Iran’s national football team played its first match of the 2026 FIFA World Cup on June 15, facing New Zealand in a Group G contest at SoFi Stadium in Los Angeles. Inside the stadium, fans cheered. Outside, and in pockets throughout the LA area, Iranian Americans made clear they weren’t there to celebrate.
Several hundred protesters gathered at both the stadium and the team’s hotel in Manhattan Beach, waving pre-revolutionary “Lion and Sun” flags and calling for Iran’s exclusion from the tournament entirely. Their message was blunt: Team Melli, as the national squad is known, represents what demonstrators labeled a “terrorist regime.”
A diaspora divided, a stadium conflicted
Los Angeles is home to one of the largest Iranian diaspora communities in the world. That makes it perhaps the most politically charged city FIFA could have chosen to host Iran’s opener.

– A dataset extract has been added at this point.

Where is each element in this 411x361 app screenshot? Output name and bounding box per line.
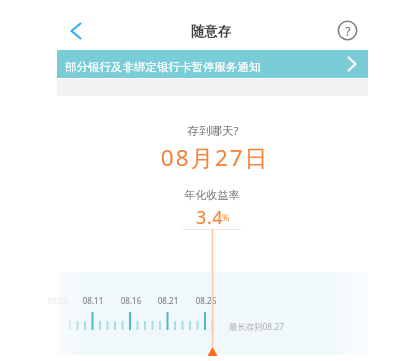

Demonstrators at the Manhattan Beach hotel confronted the team’s presence directly, staging organized rallies before the squad even reached the pitch. At SoFi Stadium, the scene was more layered. Fans in Iran jerseys sat alongside or near people who had come specifically to protest, creating the kind of split-screen atmosphere that makes World Cup matches involving politically contentious nations so uniquely charged.